Ajax / Qu’on me donne un ennemi encompasses several works by the German dramatist Heiner Müller. Ajax par exemple is a poem written 5 years after the fall of the Berlin wall, a month when Müller, who was suffering from cancer, underwent critical surgery. Initially published in a major German newspaper, Ajax par exemple is a long poem (169 lines) or a long monologue – the two forms being virtually indistinguishable. A writer, who wants to write a tragedy, is affected by what he can see from his hotel room: the east side of a Berlin reassembled. The poem looks like a mix of the writer’s memories and pieces of Sophocle’s Ajax. With the 2nd monologue, La liberation de Prométhée, the global issues of these texts are evoking the chaotic dimension of European societies and the political thought.

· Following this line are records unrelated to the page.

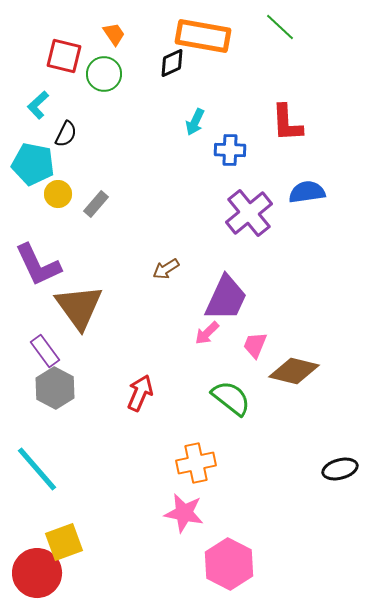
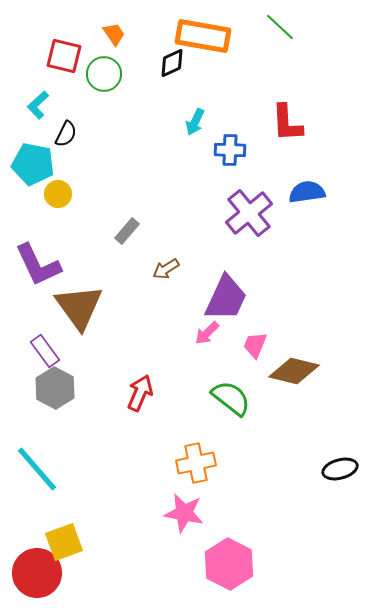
gray rectangle: moved 31 px right, 27 px down
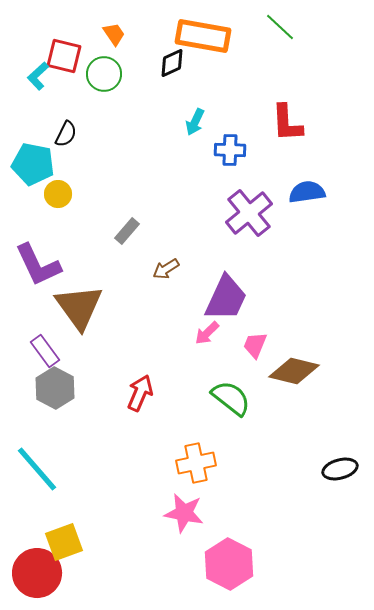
cyan L-shape: moved 29 px up
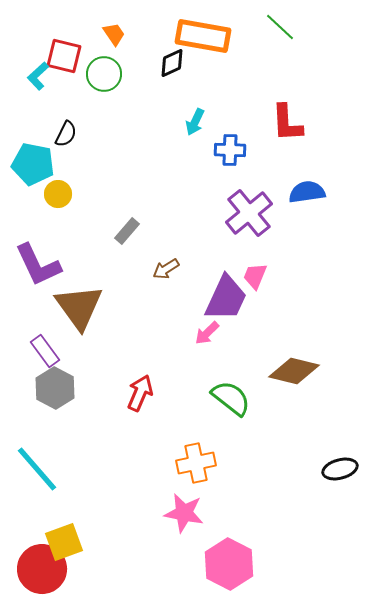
pink trapezoid: moved 69 px up
red circle: moved 5 px right, 4 px up
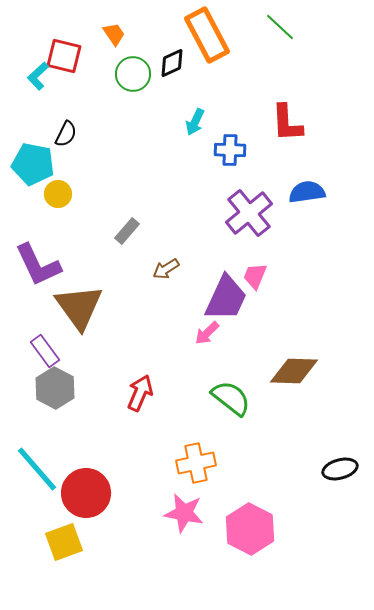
orange rectangle: moved 4 px right, 1 px up; rotated 52 degrees clockwise
green circle: moved 29 px right
brown diamond: rotated 12 degrees counterclockwise
pink hexagon: moved 21 px right, 35 px up
red circle: moved 44 px right, 76 px up
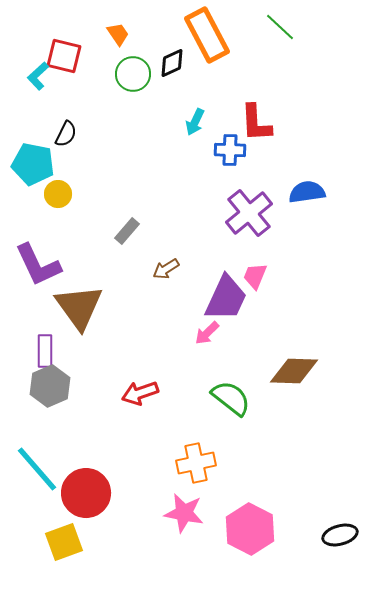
orange trapezoid: moved 4 px right
red L-shape: moved 31 px left
purple rectangle: rotated 36 degrees clockwise
gray hexagon: moved 5 px left, 2 px up; rotated 9 degrees clockwise
red arrow: rotated 132 degrees counterclockwise
black ellipse: moved 66 px down
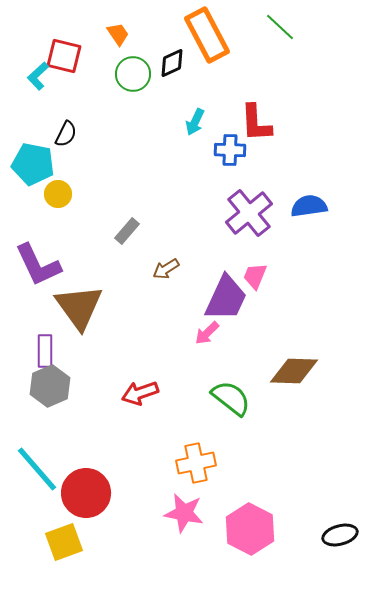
blue semicircle: moved 2 px right, 14 px down
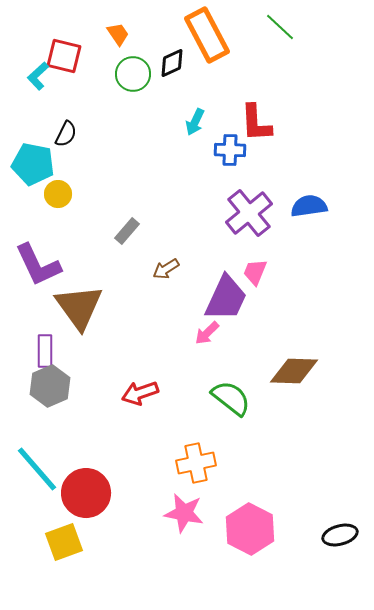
pink trapezoid: moved 4 px up
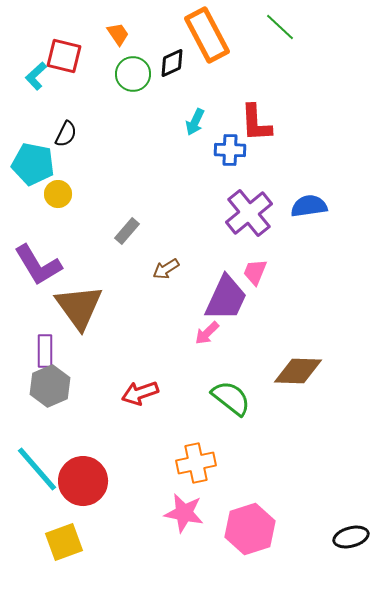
cyan L-shape: moved 2 px left
purple L-shape: rotated 6 degrees counterclockwise
brown diamond: moved 4 px right
red circle: moved 3 px left, 12 px up
pink hexagon: rotated 15 degrees clockwise
black ellipse: moved 11 px right, 2 px down
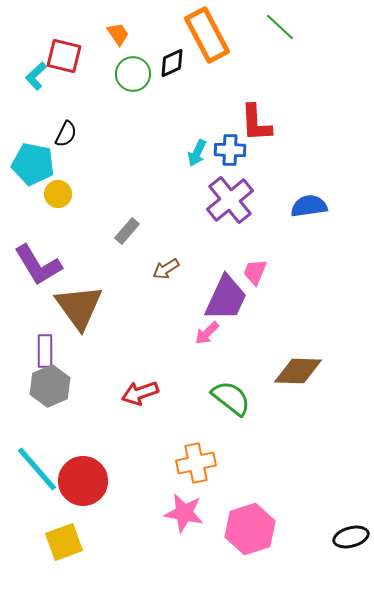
cyan arrow: moved 2 px right, 31 px down
purple cross: moved 19 px left, 13 px up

The poem pursues a winding yet discontinuous path, and its content is both colloquial and erudite. A portrait of the artist gradually takes shape, alternately humorous and serious: the artist overwhelmed by taxes, his quarrels with other directors (Peter Zadek) and the cost of medical care (the money he had earned from a literary award was all spent on dentists); the artist cut off from the general public that prefers bestsellers, television and action flicks to tragedies, and that equates Ajax with detergent; the artist mourning the political “innocence” of his youth and seeking for his place amid the new configurations where he now finds himself : reunified Germany and Europe.
The show provides these works with the offbeat setting of music theater. Continuously going between what is said and what is played, the performers reveal all the power of a partition contained in an intense and electrical movement of 50 minutes. Sylvain Cartigny, Lazare Boghossian and Mathieu Bauer distill their music, steering stage codes toward the realms of live performance, giving us a very wide range of sounds and emotions, and turning André Wilms into a rock star who embodies the role of “transmitter of the rowdiest poetry”.